When I was young my grandfather, Big Daddy, would hire someone with a mule to come and turn his garden spot in the spring.  In reality, Big Daddy was about as big as my little finger so I’m not sure how we came to call him that; he was a little over 6 feet tall but probably didn’t weigh but 120-130 pounds.  Anyway, I watched this man and his mule prepare the garden spot for planting.  Over winter, all kinds of weeds and left-over plants were in the garden area and the ground was hard.  Just in case you’ve never seen plowing with a mule here’s a demonstration.  Notice the difference in the soil before the plow has turned it and after.  The plow digs in pretty deep; and it looks like it would be a hard job, especially plowing large fields like the farmers did prior to tractors and powered equipment.  What’s missing from this video that I remember are the commands the “plower” gave to his mule(s).  Obviously, if he wanted them to go he could pop them with the “reins” (probably not the correct term); if he wanted them to stop he would say “whoa”.  If he wanted them to go to the right or left he would say “gee” or “ahh” and I can’t remember which command went which way.  Maybe some reader knows that and can leave us a comment explaining it.

What we see in the demo and what happened in Big Daddy’s garden was technically not “breaking new ground”.  Breaking new ground would be preparing a spot that had never been planted before and would be a more difficult task.  It’s pretty obvious that the field in the demo had been previously planted as had Big Daddy’s garden.  Whether it is new ground or previously planted, the soil still has to be prepared; preparation precedes planting.

The Bible is full of agricultural analogies to living as Christians.  Part of Adam’s curse for disobedience was to grow food “by the sweat of your brow” and the ground would produce thorns and thistles (Gen 3: 17-19).  In Mark 4 Jesus uses the parable of the sower, the parable of the growing seed, and the parable of the mustard seed to teach about the Kingdom of God.  Jesus also told His disciples “the harvest is plentiful, but the workers are few” (Matt 9: 37).  These are just a few that came to mind.

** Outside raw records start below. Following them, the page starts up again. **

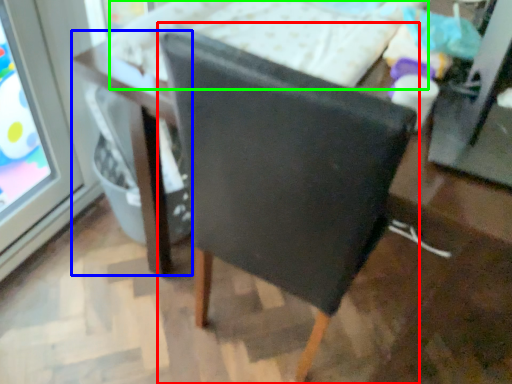 Question: Based on their relative distances, which object is nearer to chair (highlighted by a red box)? Choose from table (highlighted by a blue box) and bed (highlighted by a green box).

Choices:
 (A) table
 (B) bed

Answer: (A) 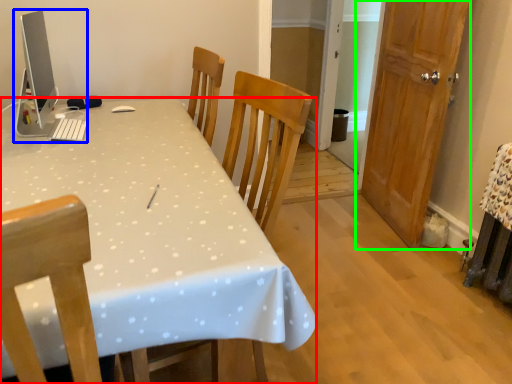 Question: Considering the real-world distances, which object is farthest from desk (highlighted by a red box)? desktop computer (highlighted by a blue box) or door (highlighted by a green box)?

Choices:
 (A) desktop computer
 (B) door

Answer: (B) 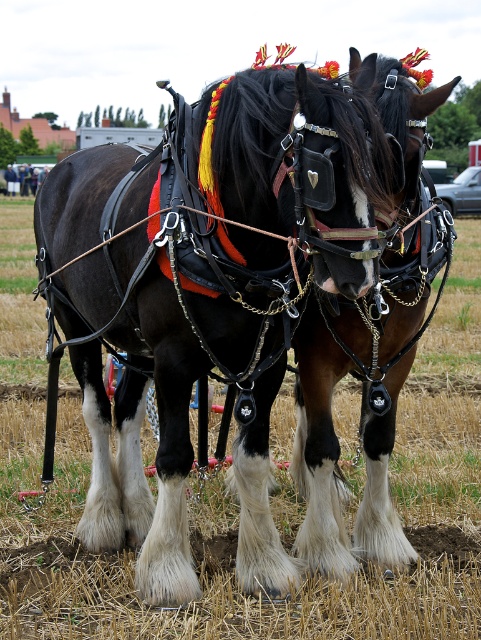 Is black leather horse at center positioned in front of brushed metal water at bottle left?

Yes, it is in front of brushed metal water at bottle left.

Does black leather horse at center have a greater width compared to brushed metal water at bottle left?

Incorrect, black leather horse at center's width does not surpass brushed metal water at bottle left's.

Is point (148, 298) farther from camera compared to point (8, 179)?

No, it is not.

Where is `black leather horse at center`? The width and height of the screenshot is (481, 640). black leather horse at center is located at coordinates click(207, 298). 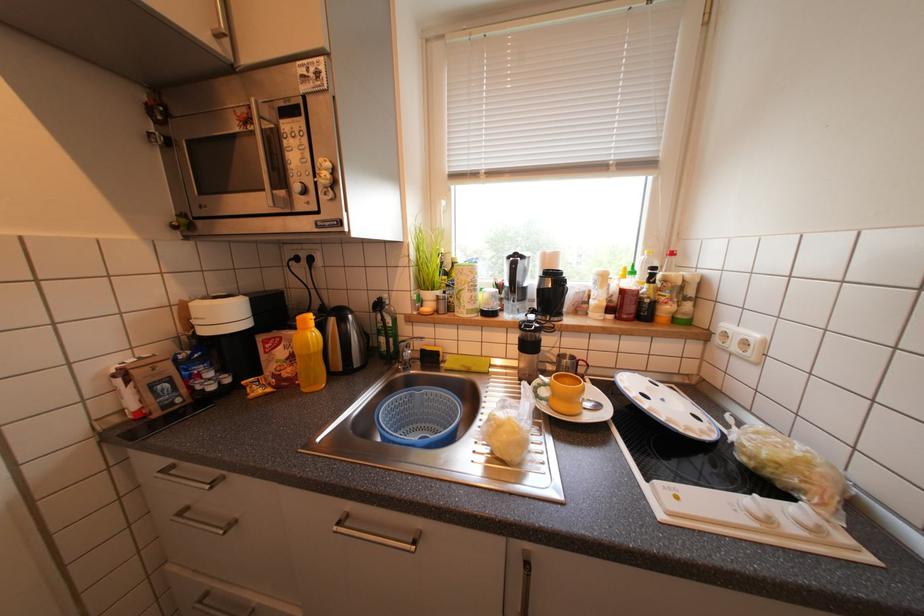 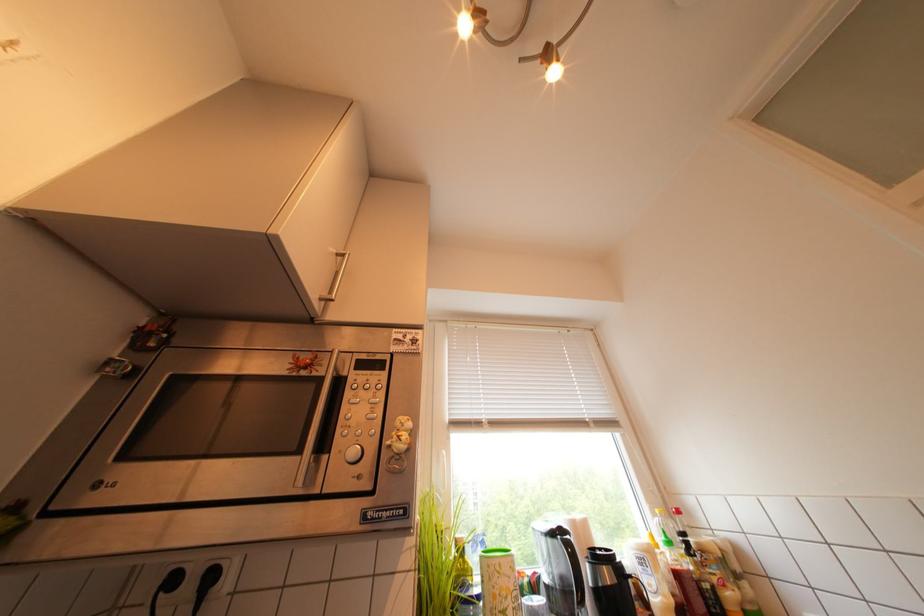 How did the camera likely rotate?

The rotation direction of the camera is right-up. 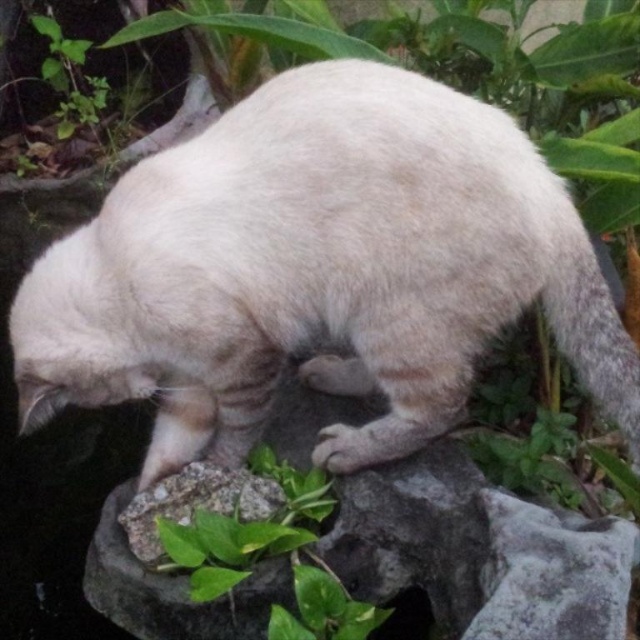 You are a photographer aiming to capture a closeup of the green leafy plant at center without the white fur cat at center blocking the view. Based on their positions, can you position yourself so that the cat is not in front of the plant?

The white fur cat at center is above the green leafy plant at center, so positioning yourself below the plant or adjusting your angle to look upwards might allow you to capture the plant without the cat obstructing the view.

You are a photographer trying to capture the white fur cat at center. You need to place a treat at point (317, 272) to attract it. Will the treat be placed on the cat?

Yes, the treat will be placed on the white fur cat at center because the point (317, 272) is on the cat. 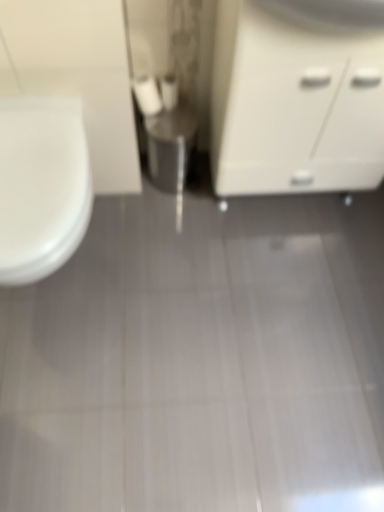 The width and height of the screenshot is (384, 512). Find the location of `blank space to the left of white matte cabinet at right`. blank space to the left of white matte cabinet at right is located at coordinates (166, 226). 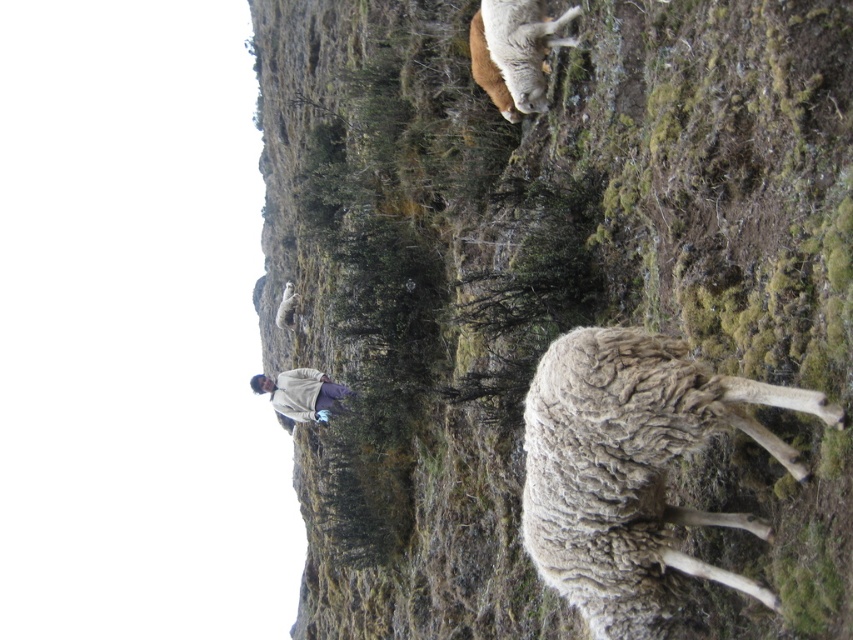 You are a photographer trying to capture a shot of both the white woolly sheep at upper center and the light gray woolen sweater at center. Based on their positions, which object should you adjust your camera angle to focus on first if you want to include both in the frame?

The white woolly sheep at upper center is to the right of the light gray woolen sweater at center. To include both in the frame, you should first focus on the white woolly sheep at upper center since it is positioned further to the right, ensuring there is enough space to capture both objects in the shot.

You are a photographer trying to capture the sheep in the scene. The fuzzy wool sheep at center and the light gray woolen sweater at center are both in your viewfinder. According to the scene, which object is positioned higher in the frame?

The fuzzy wool sheep at center is located above the light gray woolen sweater at center, so the fuzzy wool sheep at center is positioned higher in the frame.

You are standing at the camera position and want to take a photo of the fuzzy wool sheep at center. What are the coordinates where you should point your camera to capture it?

The fuzzy wool sheep at center is located at coordinates point (527,262), so you should point your camera there to capture it. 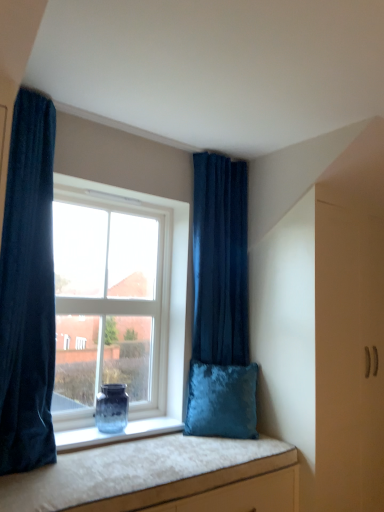 The height and width of the screenshot is (512, 384). Find the location of `unoccupied region to the right of velvet dark blue curtain at left, the 2th curtain when ordered from back to front`. unoccupied region to the right of velvet dark blue curtain at left, the 2th curtain when ordered from back to front is located at coordinates (99, 469). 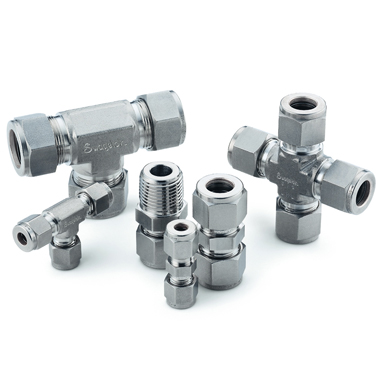 I want to click on fittings, so (309, 175), (112, 155). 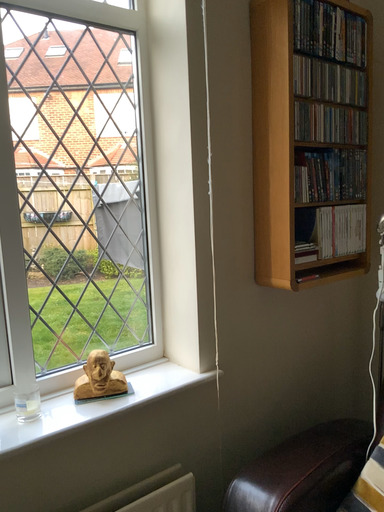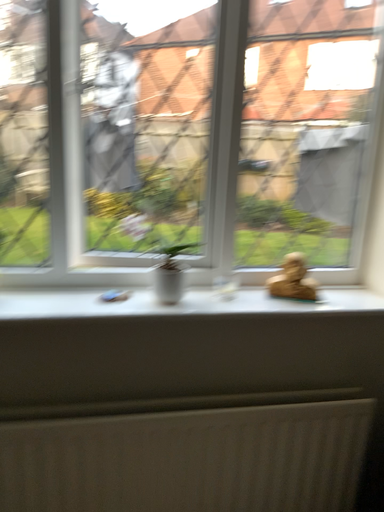 Question: Which way did the camera rotate in the video?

In our lives, new experiences will often lead us to say “we’re in uncharted waters” or “we’re breaking new ground”.  And we all have experiences that renew or replenish our relationship with the Lord; not breaking new ground but preparing for a new season.  Someday, everything will be new.  “I am making everything new!” (Rev 21: 5) and “No longer will there be any curse” Rev 22: 3).  But for now, we must continue to “work the land”.

2 thoughts on “NEW GROUND

  1. to answer your question about directing the mule right or left. “Gee” is right and “Haw” is left. To make the mule go
    you said “git-up” or made a rasping sound with your tongue against the roof of your mouth.